◆ DIRECTIONS
Copy out each line of the data that holds the string "required".

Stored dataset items
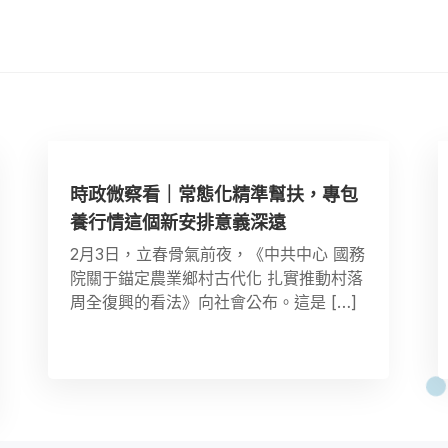
時政微察看｜常態化精準幫扶，專包
養行情這個新安排意義深遠
2月3日，立春骨氣前夜，《中共中心 國務
院關于錨定農業鄉村古代化 扎實推動村落
周全復興的看法》向社會公布。這是 […]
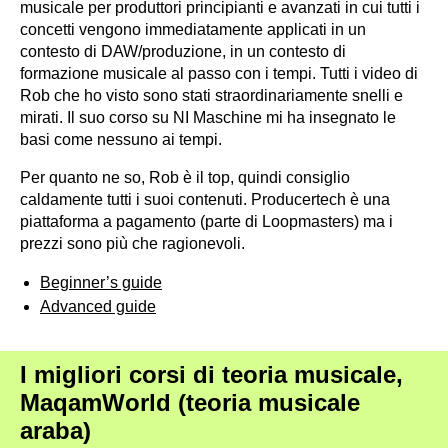
musicale per produttori principianti e avanzati in cui tutti i
concetti vengono immediatamente applicati in un
contesto di DAW/produzione, in un contesto di
formazione musicale al passo con i tempi. Tutti i video di
Rob che ho visto sono stati straordinariamente snelli e
mirati. Il suo corso su NI Maschine mi ha insegnato le
basi come nessuno ai tempi.
Per quanto ne so, Rob è il top, quindi consiglio
caldamente tutti i suoi contenuti. Producertech è una
piattaforma a pagamento (parte di Loopmasters) ma i
prezzi sono più che ragionevoli.
Beginner’s guide
Advanced guide
I migliori corsi di teoria musicale,
MaqamWorld (teoria musicale
araba)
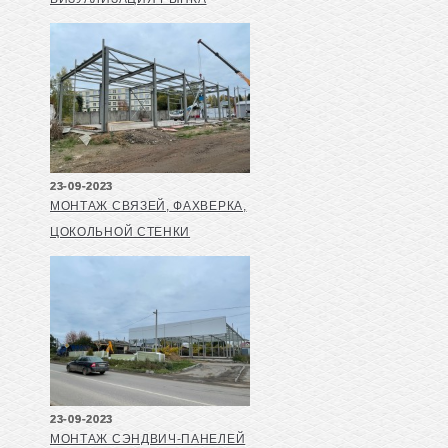
23-09-2023
МОНТАЖ СВЯЗЕЙ, ФАХВЕРКА,
ЦОКОЛЬНОЙ СТЕНКИ
23-09-2023
МОНТАЖ СЭНДВИЧ-ПАНЕЛЕЙ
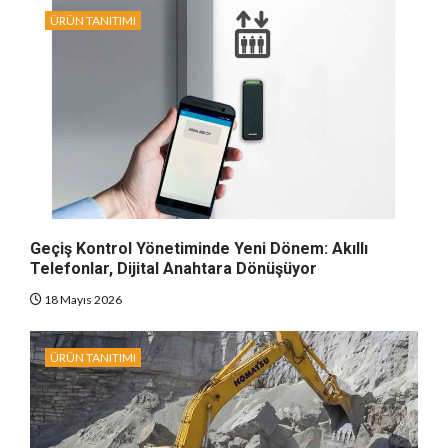
ÜRÜN TANITIMI
Geçiş Kontrol Yönetiminde Yeni Dönem: Akıllı
Telefonlar, Dijital Anahtara Dönüşüyor
18 Mayıs 2026
ÜRÜN TANITIMI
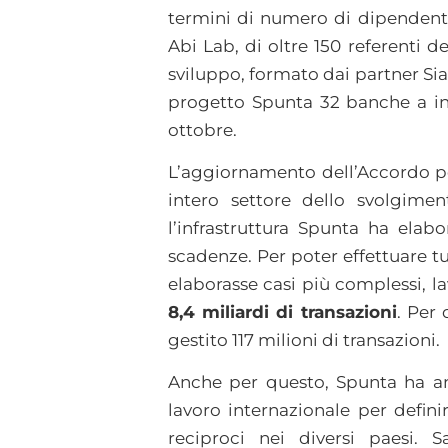
termini di numero di dipendenti
Abi Lab, di oltre 150 referenti 
sviluppo, formato dai partner Si
progetto Spunta 32 banche a ini
ottobre.
L’aggiornamento dell’Accordo per
intero settore dello svolgime
l’infrastruttura Spunta ha ela
scadenze. Per poter effettuare tu
elaborasse casi più complessi, l
8,4 miliardi di transazioni
. Per
gestito 117 milioni di transazioni.
Anche per questo, Spunta ha anc
lavoro internazionale per definir
reciproci nei diversi paesi. S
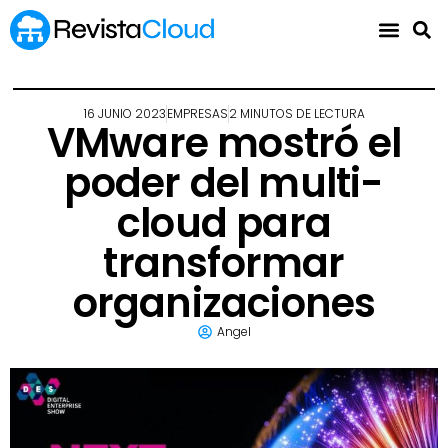
16 JUNIO 2023
EMPRESAS
2 MINUTOS DE LECTURA
VMware mostró el
poder del multi-
cloud para
transformar
organizaciones
Angel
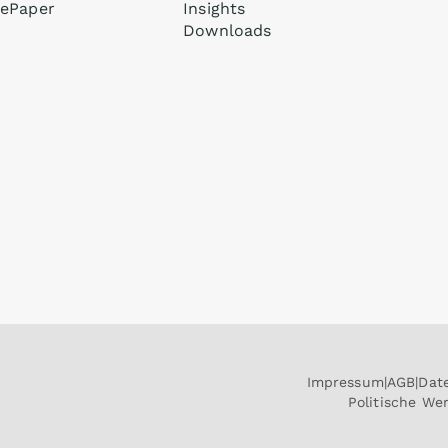
ePaper
Insights
Downloads
Impressum
AGB
Dat
Politische W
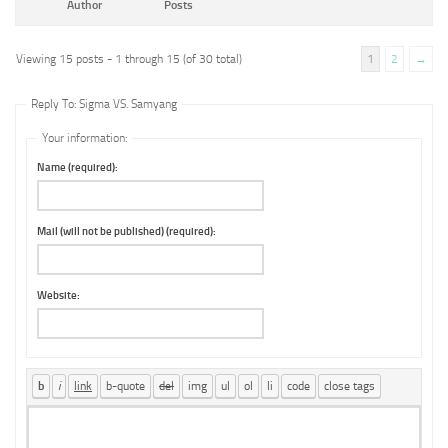
Author
Posts
Viewing 15 posts - 1 through 15 (of 30 total)
1
2
→
Reply To: Sigma VS. Samyang
Your information:
Name (required):
Mail (will not be published) (required):
Website:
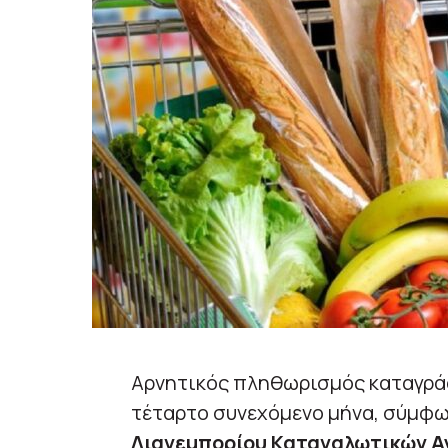
Αρνητικός πληθωρισμός καταγρά
τέταρτο συνεχόμενο μήνα, σύμφ
Λιανεμπορίου Καταναλωτικών Α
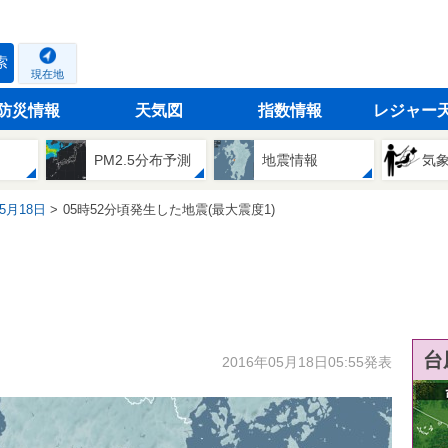
索
現在地
防災情報
天気図
指数情報
レジャー
PM2.5分布予測
地震情報
気
05月18日
05時52分頃発生した地震(最大震度1)
台
2016年05月18日05:55発表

◆ WRITTEN SOLUTION
Name (required):
Mail (will not be published) (required):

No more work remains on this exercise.